In the late 80s, Morgan Creek approached Blatty to bring Legion to the big screen. They brought on John Carpenter to direct, but he eventually left when he felt that Blatty should helm the picture. It’s a shame — John Carpenter’s Legion would’ve been a hell of a thing to see. But Blatty gladly stepped in to direct. He cast the great George C. Scott as Kinderman, Ed Flanders as Father Dyer, and Brad Dourif as the creepy Patient X/Father Karras. With a great cast in tow, Blatty made the movie he wanted. But Morgan Creek wasn’t pleased.
Hollywood Steps In
Unsatisfied with the film’s loose ties with the first Exorcist, Morgan Creek demanded significant rewrites and additional photography. To bear the title of The Exorcist, they felt the movie needed an effects-heavy exorcism sequence instead of the quiet, talky ending Blatty shot. They wrote a new character, a priest played by Nicol Williamson, into the third act. What’s more, Morgan Creek executives also demanded that Jason Miller (the actor who played Father Karras in The Exorcist) appear as Patient X. The reshoots would be expensive and arduous, especially due to Jason Miller’s declining health. Some of his performance would be accomplished with an uncredited double in lookalike makeup. Blatty wasn’t happy about any of this, but it happened anyway. And it gave us 1990’s The Exorcist III: Legion — a film that received a mixed critical reception but gained a strong cult following.
The Director’s Cut
Now Scream Factory, the patron saint of under-appreciated horror films, has assembled a new cut of the movie. They’re calling it the director’s cut. And you’ll be able to see it on the new Collector’s Edition Blu-ray, available starting Tuesday, October 25. It’s more accurate to Blatty’s vision — a more thoughtful, chatty film. And there is no exorcism. There is no Jason Miller or Nicol Williamson.

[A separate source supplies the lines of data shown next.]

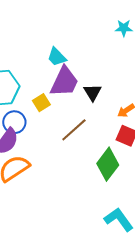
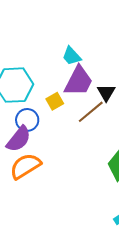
brown line: (74, 130) -> (91, 112), moved

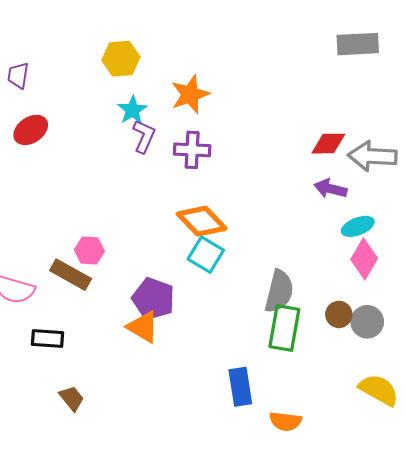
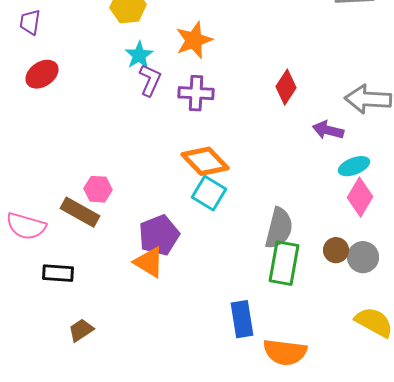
red diamond: (328, 144) -> (286, 87), moved, turned -56
purple pentagon: (153, 299) -> (159, 235), turned 30
brown trapezoid: (72, 398) -> (81, 330), turned -84
orange semicircle: (285, 421) -> (285, 352), size x1.4

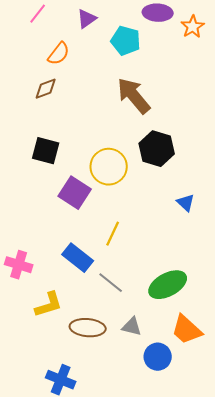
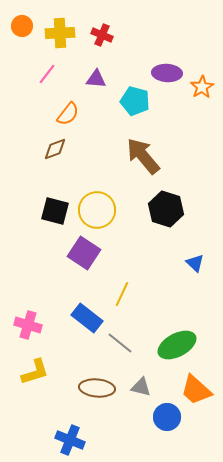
purple triangle: (87, 19) -> (96, 79), turned 40
yellow circle: (109, 167) -> (97, 210), moved
yellow L-shape: (49, 305) -> (35, 372), moved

But I hesitate to call it a real director’s cut of the film. The previously unseen footage is all sourced from VHS tapes, and the difference in quality is staggering. No one reframed or recolored the VHS footage to match the original footage. The audio doesn’t match, either. The footage from the theatrical cut lowered Brad Dourif’s voice a few steps, but the VHS footage doesn’t use the same effect. This is particularly noticeable because a substantial chunk of this new footage is Dourif delivering monologues.
But despite its technical shortcomings, the director’s cut is still essential viewing for fans. The Blu-ray also contains the original theatrical cut, which looks great after a new 2K scan. The new interviews on this Collector’s Edition reveal some fascinating details about the film’s reshoots and Blatty’s directorial methods. So this new edition is, without a doubt, the best way to watch The Exorcist III. And if you’ve never seen it, expect something very different from The Exorcist. It has its share of scary moments, but this is a contemplative movie. It’s a little sad, a little sleepy. It’s a story about old men confronting illness, death, dementia, heaven, and hell. And it’s the one other Exorcist movie that wasn’t a terrible idea.